There's an irony in the GOP complaining that ACA lets people quit jobs. I mean, what's wrong with freedom?

Conservatives can’t imagine a subsidy recipient has been freed from a compulsion whose existence they can’t even perceive!  In their worldview it’s not only acceptable, but essential that families mold individuals, schools indoctrinate them, religion restrain them, mores chasten them, and the market allocate them.  But interference from the federal government is the darkest tyranny!  What’s actually wrong with freedom – actual individual freedom – in the conservative mind is that it dis-empowers families, schools, religion, mores and the market.  The freedom that conservatives genuinely value is the unconstrained power of those institutions to exert their traditional moral authority over their charges, to manage them.

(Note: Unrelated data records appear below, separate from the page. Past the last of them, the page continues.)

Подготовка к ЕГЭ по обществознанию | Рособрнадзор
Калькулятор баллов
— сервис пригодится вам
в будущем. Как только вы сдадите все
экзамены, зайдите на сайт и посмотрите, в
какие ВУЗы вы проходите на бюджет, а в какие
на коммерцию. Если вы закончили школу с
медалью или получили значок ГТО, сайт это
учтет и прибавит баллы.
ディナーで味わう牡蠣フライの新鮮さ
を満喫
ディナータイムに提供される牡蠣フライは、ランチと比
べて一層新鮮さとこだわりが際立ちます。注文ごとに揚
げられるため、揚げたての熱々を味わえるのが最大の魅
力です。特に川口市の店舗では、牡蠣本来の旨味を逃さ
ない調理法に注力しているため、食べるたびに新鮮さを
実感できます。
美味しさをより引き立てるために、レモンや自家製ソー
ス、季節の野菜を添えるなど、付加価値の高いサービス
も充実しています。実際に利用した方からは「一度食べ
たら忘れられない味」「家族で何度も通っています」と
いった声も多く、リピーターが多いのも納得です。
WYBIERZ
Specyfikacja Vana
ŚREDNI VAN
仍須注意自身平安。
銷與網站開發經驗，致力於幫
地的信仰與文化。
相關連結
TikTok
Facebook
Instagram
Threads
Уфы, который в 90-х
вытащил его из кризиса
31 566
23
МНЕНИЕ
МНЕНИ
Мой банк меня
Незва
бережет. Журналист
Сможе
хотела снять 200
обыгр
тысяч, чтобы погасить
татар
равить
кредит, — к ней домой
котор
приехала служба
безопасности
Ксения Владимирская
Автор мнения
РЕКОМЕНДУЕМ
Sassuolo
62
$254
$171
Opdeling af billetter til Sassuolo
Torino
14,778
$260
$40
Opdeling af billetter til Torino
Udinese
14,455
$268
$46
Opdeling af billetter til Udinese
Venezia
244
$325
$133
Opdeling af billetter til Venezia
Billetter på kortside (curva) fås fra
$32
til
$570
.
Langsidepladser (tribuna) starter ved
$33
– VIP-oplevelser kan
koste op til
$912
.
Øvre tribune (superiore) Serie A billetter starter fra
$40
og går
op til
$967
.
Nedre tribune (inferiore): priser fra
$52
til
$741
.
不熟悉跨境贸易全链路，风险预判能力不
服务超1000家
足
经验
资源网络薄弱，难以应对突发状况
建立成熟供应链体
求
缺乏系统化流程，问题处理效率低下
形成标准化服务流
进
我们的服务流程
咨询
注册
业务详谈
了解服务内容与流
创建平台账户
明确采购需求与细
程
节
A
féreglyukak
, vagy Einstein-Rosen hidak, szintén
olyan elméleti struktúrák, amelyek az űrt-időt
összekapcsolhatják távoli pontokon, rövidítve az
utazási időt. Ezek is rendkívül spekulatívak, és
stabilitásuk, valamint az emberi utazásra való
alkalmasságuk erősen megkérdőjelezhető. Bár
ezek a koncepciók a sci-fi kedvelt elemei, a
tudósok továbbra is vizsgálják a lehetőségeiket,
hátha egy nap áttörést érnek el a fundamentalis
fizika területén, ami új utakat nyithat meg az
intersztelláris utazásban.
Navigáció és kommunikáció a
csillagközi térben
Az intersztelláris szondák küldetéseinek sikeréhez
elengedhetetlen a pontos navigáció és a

To be fair, there is another side to such freedom that conservatives value at least as much: the individual self-sufficiency those institutions are charged with instilling and enforcing.  To a conservative, individual freedom without individual responsibility is no freedom at all.  Overlooking the semantic confusion, liberals value their version of freedom because it allows individuals to pursue their own goals and develop their individual talents and personalities.  Conservatives value their version of freedom because it produces righteous and responsible providers and protectors (yes, it still includes a profoundly male tone).  But it’s a strange sort of freedom that requires ongoing and overpowering direction and enforcement from social institutions like the church and the market.  Once again, it’s not clear how much conservatives trust truly free individuals to make their own choices.  To a liberal, if a subsidy allows an individual to develop herself more, then she simply is more free, regardless of the financial source for the subsidy.  To a conservative she has forgone her freedom, her autonomy, for a gilded cage.

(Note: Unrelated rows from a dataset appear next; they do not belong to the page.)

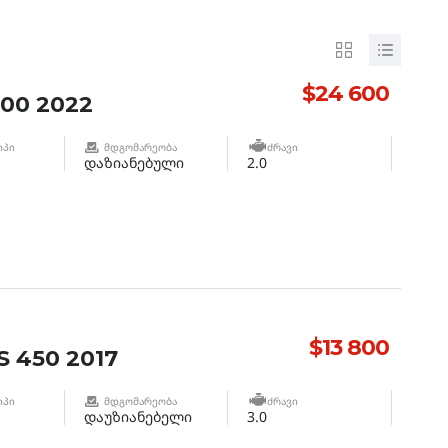
$24 600
00 2022
ᲘᲞᲘ
ᲛᲓᲒᲝᲛᲐᲠᲔᲝᲑᲐ
ᲫᲠᲐᲕᲘ
დაზიანებული
2.0
$13 800
 450 2017
ᲘᲞᲘ
ᲛᲓᲒᲝᲛᲐᲠᲔᲝᲑᲐ
ᲫᲠᲐᲕᲘ
დაუზიანებელი
3.0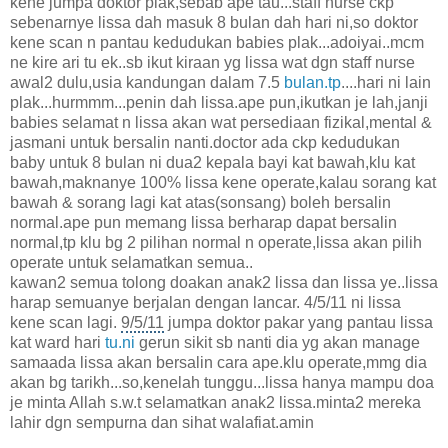
kene jumpa doktor plak,sebab ape tau...staff nurse ckp
sebenarnye lissa dah masuk 8 bulan dah hari ni,so doktor
kene scan n pantau kedudukan babies plak...adoiyai..mcm
ne kire ari tu ek..sb ikut kiraan yg lissa wat dgn
staff nurse
awal2 dulu,usia kandungan dalam 7.5
bulan.tp
....hari ni lain
plak...hurmmm...penin dah lissa.ape pun,ikutkan je lah,janji
babies selamat n lissa akan wat persediaan fizikal,mental &
jasmani untuk bersalin nanti.doctor ada ckp kedudukan
baby untuk 8 bulan ni dua2 kepala bayi kat bawah,klu kat
bawah,maknanye 100% lissa kene operate,kalau sorang kat
bawah & sorang lagi kat atas(sonsang) boleh bersalin
normal.ape pun memang lissa berharap dapat bersalin
normal,tp klu bg 2 pilihan normal n operate,lissa akan pilih
operate untuk selamatkan semua..
kawan2 semua tolong doakan anak2 lissa dan lissa ye..lissa
harap semuanye berjalan dengan lancar. 4/5/11 ni lissa
kene scan lagi.
9/5/11
jumpa doktor pakar yang pantau lissa
kat ward hari
tu.ni
gerun sikit sb nanti dia yg akan manage
samaada lissa akan bersalin cara ape.klu operate,mmg dia
akan bg tarikh...so,kenelah tunggu...lissa hanya mampu doa
je minta Allah s.w.t selamatkan anak2 lissa.minta2 mereka
lahir dgn sempurna dan sihat walafiat.amin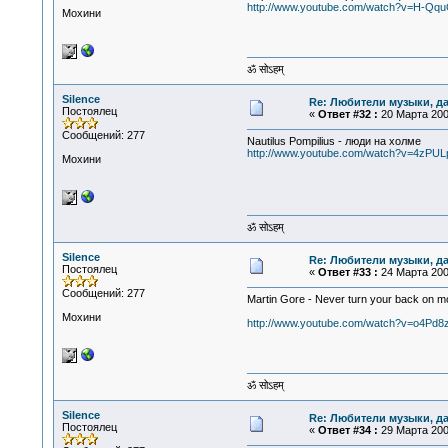
http://www.youtube.com/watch?v=H-Q
Мохини
ॐ सोऽहम्
Silence
Re: Любители музыки, д
Постоялец
«
Ответ #32 :
20 Марта 2009
Сообщений: 277
Nautilus Pompilius - люди на холме
http://www.youtube.com/watch?v=4zPUL
Мохини
ॐ सोऽहम्
Silence
Re: Любители музыки, д
Постоялец
«
Ответ #33 :
24 Марта 2009
Сообщений: 277
Martin Gore - Never turn your back on m
Мохини
http://www.youtube.com/watch?v=o4Pd8
ॐ सोऽहम्
Silence
Re: Любители музыки, д
Постоялец
«
Ответ #34 :
29 Марта 2009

Comprehensive freedom from work is, of course, both impossible and undesirable, while comprehensive freedom from drudgery is merely impossible.  The struggle for existence and the capitalist need for wage labor are, obviously, the most important and most inescapable enemies of freedom from drudgery.  But if we can allow workers to work marginally less and in such a way that it barely affects either the economy or the social fabric, then what is so wrong with that?  At bottom, conservatives reject the notion that such workers are more free because they’ve confused freedom with responsibility.  Freedom seems to be merely their word for the arrangement of interlocking, constraining institutions that punish irresponsibility and thereby enforce morality.  The conservative sensibility, with its overwrought Puritan anxieties, can’t seem to escape the fear that real freedom – freedom to say “No” to the boss or the patriarch or the minister – is dangerous.  That’s because real freedom means the redistribution of power – the power to quit without starving, power over your own time and energy – and that threatens traditional authority and the view of moral order it represents.  That’s what’s wrong with freedom, as far as conservatives are concerned.  But given the overwhelming necessity of work and the coercion it entails, respect for the labor of our fellow Americans should prevent us from begrudging them the small slivers of power and freedom we might provide.  Their respite from drudgery represents a small victory for everyone who labors.  Let’s trust them to enjoy it and cultivate it and profit from it as they will.